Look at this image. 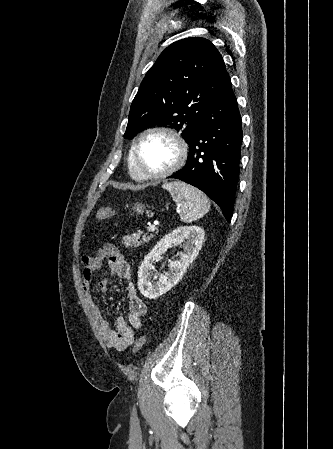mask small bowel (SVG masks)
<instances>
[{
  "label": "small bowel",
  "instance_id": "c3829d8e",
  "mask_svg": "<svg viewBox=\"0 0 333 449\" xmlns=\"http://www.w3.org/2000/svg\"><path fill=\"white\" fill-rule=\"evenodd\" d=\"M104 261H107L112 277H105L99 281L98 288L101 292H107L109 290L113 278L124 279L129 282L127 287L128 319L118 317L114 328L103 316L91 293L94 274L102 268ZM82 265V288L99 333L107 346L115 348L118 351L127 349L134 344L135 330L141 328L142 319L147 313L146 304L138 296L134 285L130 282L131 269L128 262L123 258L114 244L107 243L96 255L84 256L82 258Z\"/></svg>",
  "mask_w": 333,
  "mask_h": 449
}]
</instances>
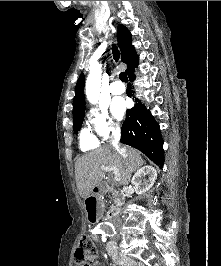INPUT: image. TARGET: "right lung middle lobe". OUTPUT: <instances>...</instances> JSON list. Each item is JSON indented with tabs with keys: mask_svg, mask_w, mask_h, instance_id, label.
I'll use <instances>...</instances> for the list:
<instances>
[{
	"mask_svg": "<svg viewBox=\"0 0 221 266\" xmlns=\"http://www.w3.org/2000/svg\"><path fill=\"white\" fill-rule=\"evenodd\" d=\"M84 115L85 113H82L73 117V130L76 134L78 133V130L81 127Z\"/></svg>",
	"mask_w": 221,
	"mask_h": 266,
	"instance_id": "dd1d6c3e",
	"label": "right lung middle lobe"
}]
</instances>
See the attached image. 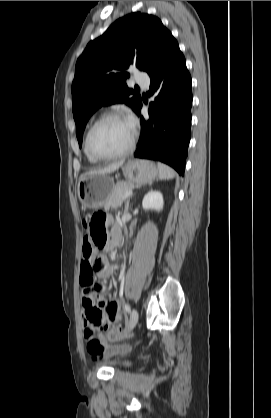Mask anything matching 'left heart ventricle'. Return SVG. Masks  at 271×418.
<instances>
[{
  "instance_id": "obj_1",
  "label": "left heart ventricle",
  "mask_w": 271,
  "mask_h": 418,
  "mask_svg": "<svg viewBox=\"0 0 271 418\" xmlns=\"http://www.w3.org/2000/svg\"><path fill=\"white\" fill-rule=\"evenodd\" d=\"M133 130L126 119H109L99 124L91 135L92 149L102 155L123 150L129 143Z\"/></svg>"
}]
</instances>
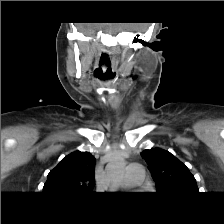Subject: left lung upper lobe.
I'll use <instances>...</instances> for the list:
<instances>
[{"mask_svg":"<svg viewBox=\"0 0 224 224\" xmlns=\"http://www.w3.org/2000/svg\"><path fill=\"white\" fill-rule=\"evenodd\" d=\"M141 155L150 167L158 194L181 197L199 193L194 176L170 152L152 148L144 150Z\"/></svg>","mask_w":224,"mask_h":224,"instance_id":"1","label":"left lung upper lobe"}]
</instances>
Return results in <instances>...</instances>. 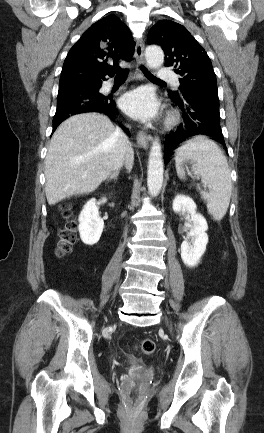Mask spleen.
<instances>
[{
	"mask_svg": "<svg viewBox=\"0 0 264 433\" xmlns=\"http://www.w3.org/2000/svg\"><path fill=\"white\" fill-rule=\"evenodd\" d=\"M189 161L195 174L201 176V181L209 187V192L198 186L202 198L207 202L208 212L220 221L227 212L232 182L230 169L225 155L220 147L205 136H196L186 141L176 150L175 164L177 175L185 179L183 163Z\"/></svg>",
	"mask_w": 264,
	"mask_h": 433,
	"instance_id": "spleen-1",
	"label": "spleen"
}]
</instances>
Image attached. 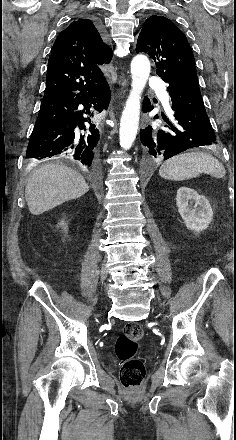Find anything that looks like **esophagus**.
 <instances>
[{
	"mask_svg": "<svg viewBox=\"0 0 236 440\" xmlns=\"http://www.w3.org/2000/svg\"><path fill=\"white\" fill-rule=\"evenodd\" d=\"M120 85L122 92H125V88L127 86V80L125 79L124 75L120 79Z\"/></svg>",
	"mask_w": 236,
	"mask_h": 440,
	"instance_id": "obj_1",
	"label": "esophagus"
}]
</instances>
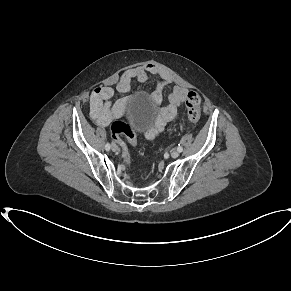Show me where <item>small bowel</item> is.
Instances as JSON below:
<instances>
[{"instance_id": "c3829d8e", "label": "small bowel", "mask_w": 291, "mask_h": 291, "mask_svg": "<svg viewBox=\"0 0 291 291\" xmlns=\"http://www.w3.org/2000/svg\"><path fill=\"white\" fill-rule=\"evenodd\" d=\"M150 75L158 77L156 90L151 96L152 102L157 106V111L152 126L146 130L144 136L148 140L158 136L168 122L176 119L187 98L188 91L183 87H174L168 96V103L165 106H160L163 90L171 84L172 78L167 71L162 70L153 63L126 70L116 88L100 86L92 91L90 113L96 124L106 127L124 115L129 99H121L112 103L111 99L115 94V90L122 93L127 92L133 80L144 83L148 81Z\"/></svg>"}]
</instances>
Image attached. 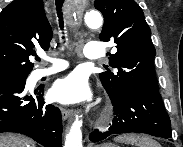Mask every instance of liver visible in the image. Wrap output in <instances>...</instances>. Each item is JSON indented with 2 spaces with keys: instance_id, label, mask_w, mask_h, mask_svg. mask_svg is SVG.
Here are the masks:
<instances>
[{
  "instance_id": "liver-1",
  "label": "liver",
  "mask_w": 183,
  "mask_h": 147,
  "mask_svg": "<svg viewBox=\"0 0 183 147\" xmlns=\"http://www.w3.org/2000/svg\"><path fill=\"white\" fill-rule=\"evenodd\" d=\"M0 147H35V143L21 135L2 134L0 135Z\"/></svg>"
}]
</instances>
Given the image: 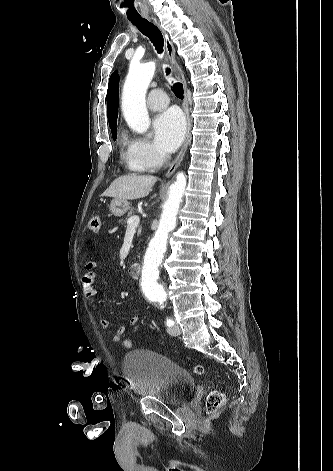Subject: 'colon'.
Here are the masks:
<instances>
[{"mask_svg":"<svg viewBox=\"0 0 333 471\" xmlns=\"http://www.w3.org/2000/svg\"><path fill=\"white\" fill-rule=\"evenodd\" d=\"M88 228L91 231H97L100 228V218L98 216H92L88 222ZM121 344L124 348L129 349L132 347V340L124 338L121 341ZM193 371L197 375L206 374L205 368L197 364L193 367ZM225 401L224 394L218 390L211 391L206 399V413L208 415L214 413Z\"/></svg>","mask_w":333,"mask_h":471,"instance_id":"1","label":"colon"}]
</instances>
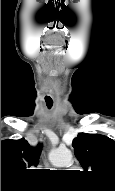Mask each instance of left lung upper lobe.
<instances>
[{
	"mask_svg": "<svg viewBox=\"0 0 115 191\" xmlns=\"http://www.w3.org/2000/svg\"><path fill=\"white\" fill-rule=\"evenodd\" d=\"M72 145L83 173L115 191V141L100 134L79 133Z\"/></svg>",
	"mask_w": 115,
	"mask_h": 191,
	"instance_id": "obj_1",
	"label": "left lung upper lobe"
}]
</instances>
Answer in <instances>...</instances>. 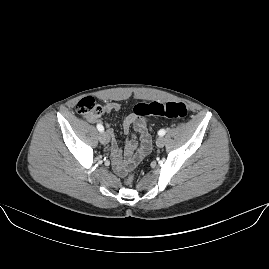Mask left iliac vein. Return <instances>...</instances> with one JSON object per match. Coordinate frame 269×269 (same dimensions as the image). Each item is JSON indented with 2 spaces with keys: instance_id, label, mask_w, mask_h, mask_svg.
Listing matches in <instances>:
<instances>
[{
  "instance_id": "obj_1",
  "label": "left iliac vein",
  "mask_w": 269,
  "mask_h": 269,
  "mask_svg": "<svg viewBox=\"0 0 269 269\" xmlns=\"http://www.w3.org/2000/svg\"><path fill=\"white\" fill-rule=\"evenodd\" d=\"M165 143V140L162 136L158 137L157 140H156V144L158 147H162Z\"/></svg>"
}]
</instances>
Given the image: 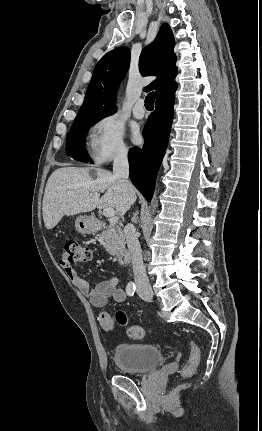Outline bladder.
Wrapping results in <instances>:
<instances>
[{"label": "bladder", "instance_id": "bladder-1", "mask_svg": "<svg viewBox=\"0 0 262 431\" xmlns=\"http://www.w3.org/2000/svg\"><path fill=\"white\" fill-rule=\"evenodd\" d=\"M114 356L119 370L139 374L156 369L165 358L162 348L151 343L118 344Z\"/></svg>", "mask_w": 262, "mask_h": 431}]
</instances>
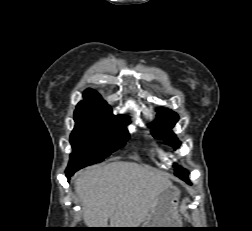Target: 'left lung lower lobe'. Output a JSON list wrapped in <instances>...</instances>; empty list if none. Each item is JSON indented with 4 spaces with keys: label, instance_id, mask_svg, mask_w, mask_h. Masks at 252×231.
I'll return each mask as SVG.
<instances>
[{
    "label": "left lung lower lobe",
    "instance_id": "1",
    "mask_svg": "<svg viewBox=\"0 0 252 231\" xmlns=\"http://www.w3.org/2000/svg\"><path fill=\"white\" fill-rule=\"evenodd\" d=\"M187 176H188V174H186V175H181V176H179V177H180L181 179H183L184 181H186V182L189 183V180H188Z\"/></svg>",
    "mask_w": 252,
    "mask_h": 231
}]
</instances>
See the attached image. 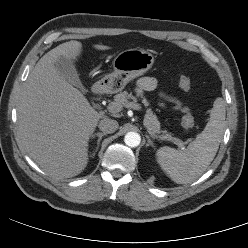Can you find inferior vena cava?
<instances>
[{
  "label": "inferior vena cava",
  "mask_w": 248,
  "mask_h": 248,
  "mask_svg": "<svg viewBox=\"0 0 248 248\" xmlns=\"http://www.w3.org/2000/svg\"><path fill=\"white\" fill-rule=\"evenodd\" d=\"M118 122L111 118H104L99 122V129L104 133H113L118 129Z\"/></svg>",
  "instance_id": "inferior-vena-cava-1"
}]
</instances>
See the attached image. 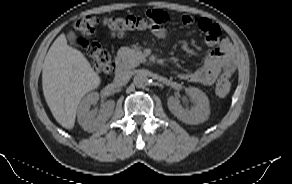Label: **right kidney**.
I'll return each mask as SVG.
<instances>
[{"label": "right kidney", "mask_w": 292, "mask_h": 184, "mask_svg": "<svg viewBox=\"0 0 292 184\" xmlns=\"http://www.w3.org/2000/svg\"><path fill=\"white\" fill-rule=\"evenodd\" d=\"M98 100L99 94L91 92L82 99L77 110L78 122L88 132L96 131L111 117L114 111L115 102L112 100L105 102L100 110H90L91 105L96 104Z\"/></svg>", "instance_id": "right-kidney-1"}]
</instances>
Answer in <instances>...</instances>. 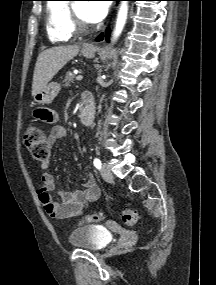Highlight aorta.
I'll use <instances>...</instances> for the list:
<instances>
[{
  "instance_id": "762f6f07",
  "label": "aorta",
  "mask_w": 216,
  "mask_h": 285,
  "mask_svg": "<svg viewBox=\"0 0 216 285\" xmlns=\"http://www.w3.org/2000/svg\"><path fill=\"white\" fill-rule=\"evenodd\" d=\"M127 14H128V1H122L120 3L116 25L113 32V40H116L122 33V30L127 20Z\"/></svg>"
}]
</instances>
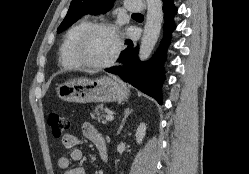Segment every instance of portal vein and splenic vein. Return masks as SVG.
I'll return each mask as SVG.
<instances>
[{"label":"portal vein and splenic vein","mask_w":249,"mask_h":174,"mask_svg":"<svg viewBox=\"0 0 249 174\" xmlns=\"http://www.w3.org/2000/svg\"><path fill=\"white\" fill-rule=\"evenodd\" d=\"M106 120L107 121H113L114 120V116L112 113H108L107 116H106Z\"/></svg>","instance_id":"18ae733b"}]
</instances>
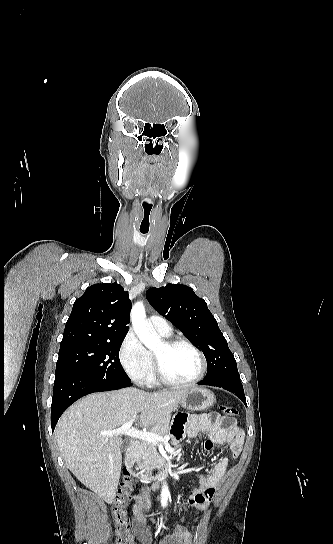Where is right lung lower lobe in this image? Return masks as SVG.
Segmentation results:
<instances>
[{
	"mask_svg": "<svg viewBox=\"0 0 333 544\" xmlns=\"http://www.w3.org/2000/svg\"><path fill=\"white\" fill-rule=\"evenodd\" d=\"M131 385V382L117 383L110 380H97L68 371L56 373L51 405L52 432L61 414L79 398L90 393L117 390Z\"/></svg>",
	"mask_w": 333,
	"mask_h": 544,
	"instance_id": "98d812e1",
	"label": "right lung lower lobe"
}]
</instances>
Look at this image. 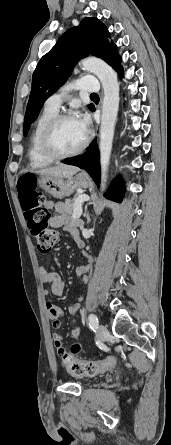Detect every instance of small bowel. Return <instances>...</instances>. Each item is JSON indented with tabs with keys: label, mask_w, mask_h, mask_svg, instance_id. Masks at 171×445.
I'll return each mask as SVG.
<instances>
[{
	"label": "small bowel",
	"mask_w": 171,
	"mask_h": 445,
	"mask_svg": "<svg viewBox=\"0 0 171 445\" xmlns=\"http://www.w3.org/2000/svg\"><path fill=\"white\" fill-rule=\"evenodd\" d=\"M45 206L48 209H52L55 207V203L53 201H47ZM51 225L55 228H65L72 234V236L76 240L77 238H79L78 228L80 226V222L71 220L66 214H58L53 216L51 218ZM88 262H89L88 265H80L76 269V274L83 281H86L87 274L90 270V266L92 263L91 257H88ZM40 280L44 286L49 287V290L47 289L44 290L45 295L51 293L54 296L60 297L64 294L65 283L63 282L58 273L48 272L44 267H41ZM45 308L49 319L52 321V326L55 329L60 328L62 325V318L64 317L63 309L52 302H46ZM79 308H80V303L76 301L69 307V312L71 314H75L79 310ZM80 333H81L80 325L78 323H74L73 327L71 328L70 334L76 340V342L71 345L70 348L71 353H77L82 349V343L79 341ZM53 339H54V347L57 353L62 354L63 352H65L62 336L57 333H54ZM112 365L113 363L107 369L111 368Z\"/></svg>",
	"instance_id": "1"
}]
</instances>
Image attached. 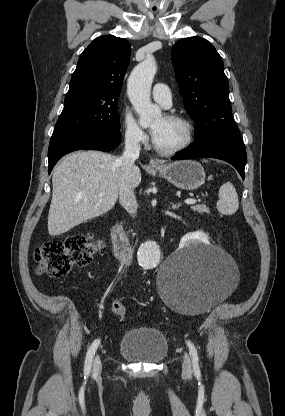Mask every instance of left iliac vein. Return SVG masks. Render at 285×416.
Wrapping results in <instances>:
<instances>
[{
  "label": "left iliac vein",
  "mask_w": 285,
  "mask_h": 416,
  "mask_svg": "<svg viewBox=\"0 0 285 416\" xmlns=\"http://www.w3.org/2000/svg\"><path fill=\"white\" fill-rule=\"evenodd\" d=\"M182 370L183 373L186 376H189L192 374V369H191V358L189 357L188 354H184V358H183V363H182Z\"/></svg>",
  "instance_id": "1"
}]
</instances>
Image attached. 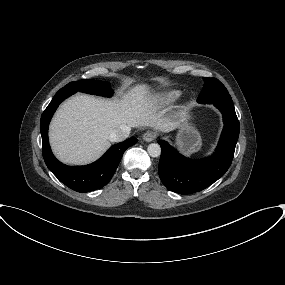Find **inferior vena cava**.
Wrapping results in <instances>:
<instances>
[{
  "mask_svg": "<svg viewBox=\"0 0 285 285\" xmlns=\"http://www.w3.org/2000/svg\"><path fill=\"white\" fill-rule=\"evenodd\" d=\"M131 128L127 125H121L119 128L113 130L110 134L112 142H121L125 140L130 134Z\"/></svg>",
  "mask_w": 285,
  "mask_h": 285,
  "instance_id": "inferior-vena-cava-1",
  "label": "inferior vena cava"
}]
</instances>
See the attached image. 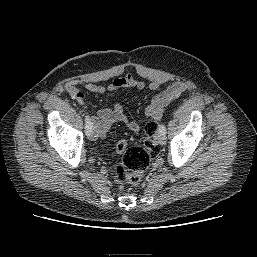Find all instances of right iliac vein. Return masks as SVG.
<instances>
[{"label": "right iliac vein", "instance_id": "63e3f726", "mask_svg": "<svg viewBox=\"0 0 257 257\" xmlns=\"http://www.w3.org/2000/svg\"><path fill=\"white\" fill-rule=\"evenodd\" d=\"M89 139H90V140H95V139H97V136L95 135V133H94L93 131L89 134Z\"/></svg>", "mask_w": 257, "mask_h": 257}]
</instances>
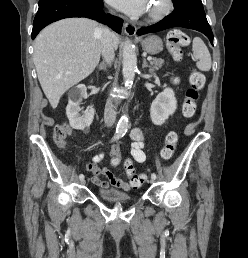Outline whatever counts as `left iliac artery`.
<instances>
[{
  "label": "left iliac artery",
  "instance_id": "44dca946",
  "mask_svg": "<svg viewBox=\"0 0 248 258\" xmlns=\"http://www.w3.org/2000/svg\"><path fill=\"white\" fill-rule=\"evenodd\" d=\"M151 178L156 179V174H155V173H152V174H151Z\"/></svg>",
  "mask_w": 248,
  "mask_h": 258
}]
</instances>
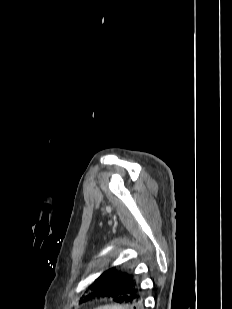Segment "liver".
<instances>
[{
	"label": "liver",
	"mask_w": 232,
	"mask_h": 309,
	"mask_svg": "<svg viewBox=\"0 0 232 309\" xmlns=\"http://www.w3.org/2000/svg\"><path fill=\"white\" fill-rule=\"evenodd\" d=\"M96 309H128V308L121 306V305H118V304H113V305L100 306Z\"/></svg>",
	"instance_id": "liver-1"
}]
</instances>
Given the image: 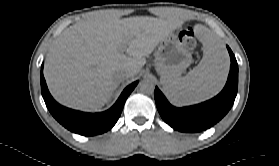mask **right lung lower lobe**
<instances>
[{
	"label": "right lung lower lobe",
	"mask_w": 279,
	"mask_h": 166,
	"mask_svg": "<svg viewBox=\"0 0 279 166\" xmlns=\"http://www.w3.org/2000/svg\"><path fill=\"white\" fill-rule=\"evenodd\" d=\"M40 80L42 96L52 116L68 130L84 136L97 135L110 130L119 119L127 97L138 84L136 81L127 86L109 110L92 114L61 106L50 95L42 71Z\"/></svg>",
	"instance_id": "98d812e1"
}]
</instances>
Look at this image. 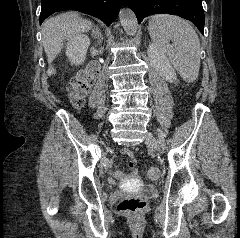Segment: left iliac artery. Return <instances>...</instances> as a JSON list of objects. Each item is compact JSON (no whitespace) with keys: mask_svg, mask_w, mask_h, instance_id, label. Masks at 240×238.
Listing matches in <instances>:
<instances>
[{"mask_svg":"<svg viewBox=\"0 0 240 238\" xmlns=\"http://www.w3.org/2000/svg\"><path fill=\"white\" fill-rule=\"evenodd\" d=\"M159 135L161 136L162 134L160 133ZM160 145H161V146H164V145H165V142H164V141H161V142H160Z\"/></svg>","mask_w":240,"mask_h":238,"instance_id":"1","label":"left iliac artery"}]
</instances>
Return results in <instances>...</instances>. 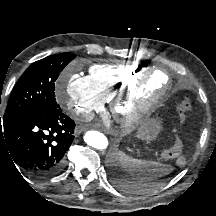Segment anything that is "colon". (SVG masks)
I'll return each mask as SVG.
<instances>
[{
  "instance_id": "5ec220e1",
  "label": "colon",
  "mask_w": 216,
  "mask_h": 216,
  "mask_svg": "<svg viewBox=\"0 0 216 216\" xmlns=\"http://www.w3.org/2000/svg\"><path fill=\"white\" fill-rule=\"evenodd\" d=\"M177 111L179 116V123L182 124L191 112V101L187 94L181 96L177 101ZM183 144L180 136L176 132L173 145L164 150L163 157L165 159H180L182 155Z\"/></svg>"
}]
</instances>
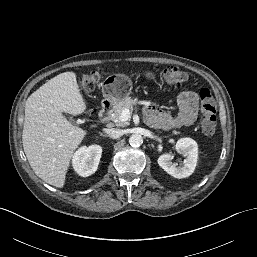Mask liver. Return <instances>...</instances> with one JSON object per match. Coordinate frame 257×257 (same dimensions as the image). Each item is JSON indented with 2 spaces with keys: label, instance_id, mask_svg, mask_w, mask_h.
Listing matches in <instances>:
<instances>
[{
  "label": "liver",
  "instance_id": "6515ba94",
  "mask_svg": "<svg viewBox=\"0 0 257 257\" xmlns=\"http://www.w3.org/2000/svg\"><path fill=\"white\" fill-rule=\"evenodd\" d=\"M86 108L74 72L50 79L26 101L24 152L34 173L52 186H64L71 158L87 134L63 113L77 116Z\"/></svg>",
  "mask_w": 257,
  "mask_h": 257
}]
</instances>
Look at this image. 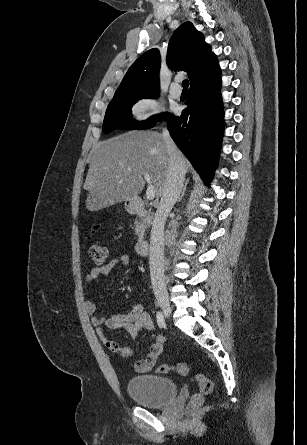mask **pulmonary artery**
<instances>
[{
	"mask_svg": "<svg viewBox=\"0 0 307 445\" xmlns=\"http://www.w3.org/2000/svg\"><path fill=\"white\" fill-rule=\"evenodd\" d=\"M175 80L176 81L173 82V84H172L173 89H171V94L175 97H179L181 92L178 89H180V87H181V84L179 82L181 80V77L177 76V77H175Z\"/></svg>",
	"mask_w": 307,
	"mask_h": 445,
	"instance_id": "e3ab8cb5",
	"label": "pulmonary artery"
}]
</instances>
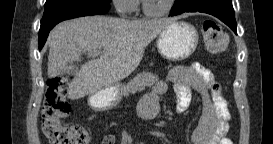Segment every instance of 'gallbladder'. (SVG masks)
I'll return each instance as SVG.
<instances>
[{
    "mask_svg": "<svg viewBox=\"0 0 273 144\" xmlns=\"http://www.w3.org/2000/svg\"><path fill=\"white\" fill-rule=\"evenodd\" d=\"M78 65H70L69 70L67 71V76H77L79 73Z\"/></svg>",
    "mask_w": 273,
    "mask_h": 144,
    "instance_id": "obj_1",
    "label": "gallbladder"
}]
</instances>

▸ What is being asked
With the pictures omitted, copy exactly the lines from the line that contains "Segment every instance of 'gallbladder'." through the end of the material.

▸ Exercise result
Segment every instance of 'gallbladder'. (SVG masks)
I'll return each instance as SVG.
<instances>
[{
    "mask_svg": "<svg viewBox=\"0 0 273 144\" xmlns=\"http://www.w3.org/2000/svg\"><path fill=\"white\" fill-rule=\"evenodd\" d=\"M78 65H70L69 70L67 71V76H77L79 73Z\"/></svg>",
    "mask_w": 273,
    "mask_h": 144,
    "instance_id": "obj_1",
    "label": "gallbladder"
}]
</instances>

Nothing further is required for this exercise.